**Problem statement**
Exclude all pictures. Then restate, word for word, the entries from the first line through the line that contains "Issues citations and".

[Data items]
────

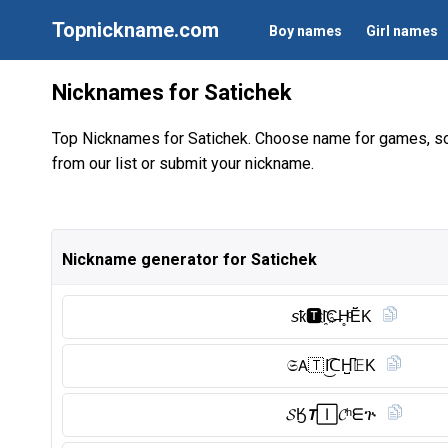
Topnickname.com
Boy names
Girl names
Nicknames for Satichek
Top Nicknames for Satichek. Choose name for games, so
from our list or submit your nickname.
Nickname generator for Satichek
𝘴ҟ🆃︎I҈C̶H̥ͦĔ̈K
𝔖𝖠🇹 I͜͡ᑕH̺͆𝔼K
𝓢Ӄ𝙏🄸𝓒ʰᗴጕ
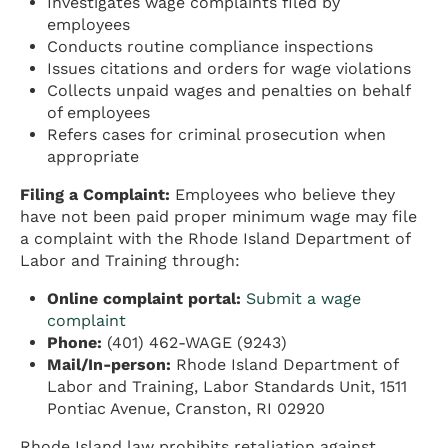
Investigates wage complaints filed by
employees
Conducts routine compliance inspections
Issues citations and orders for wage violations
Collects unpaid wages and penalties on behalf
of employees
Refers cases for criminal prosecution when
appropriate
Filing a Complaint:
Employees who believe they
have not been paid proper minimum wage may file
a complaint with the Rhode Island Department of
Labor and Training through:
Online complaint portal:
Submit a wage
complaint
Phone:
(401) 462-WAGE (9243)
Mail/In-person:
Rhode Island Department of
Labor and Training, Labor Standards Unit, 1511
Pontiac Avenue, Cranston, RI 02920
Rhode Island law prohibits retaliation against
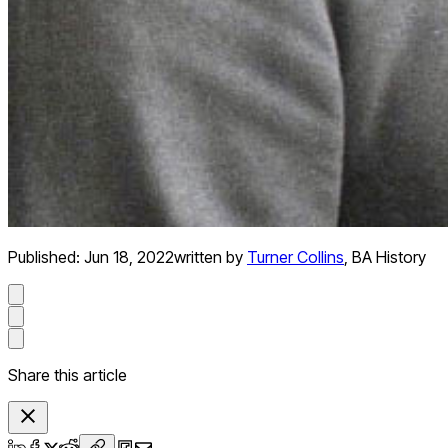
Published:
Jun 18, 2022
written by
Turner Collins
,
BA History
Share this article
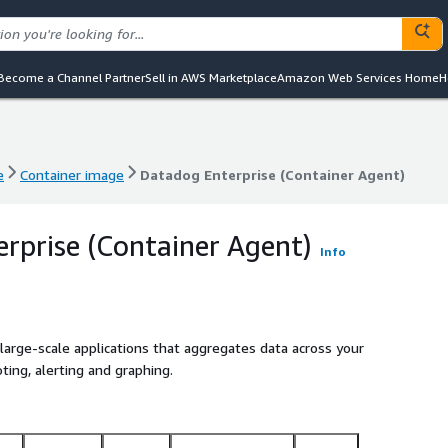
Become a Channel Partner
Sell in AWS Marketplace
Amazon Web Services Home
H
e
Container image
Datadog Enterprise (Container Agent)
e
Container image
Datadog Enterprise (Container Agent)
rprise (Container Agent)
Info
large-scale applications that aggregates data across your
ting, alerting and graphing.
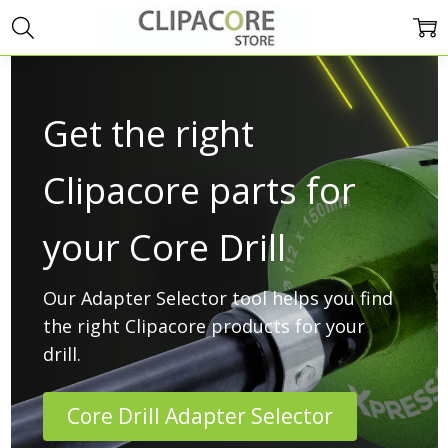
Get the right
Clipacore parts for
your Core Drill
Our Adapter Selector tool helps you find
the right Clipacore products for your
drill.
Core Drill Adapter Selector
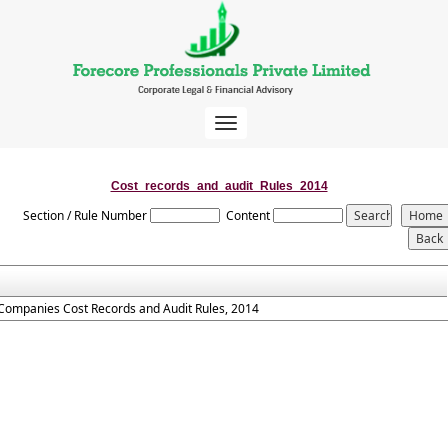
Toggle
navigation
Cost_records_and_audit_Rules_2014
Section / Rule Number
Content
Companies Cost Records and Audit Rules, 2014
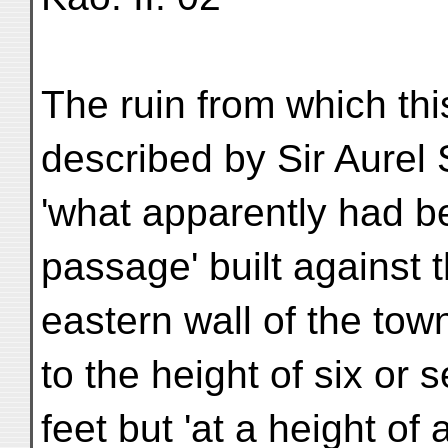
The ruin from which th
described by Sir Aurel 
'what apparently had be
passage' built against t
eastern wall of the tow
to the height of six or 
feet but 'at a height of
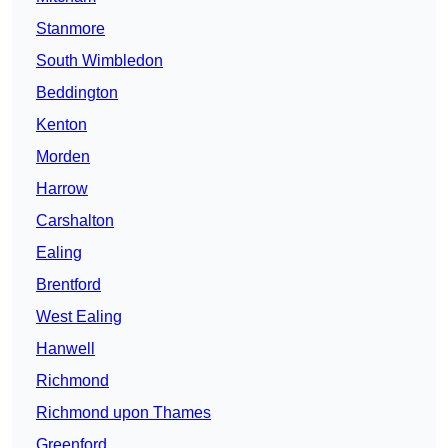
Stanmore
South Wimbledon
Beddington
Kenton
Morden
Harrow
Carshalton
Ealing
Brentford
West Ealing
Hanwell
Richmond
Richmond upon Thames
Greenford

────

**The answer**
Topnickname.com
Boy names
Girl names
Nicknames for Satichek
Top Nicknames for Satichek. Choose name for games, so
from our list or submit your nickname.
Nickname generator for Satichek
𝘴ҟ🆃︎I҈C̶H̥ͦĔ̈K
𝔖𝖠🇹 I͜͡ᑕH̺͆𝔼K
𝓢Ӄ𝙏🄸𝓒ʰᗴጕ
Investigates wage complaints filed by
employees
Conducts routine compliance inspections
Issues citations and orders for wage violations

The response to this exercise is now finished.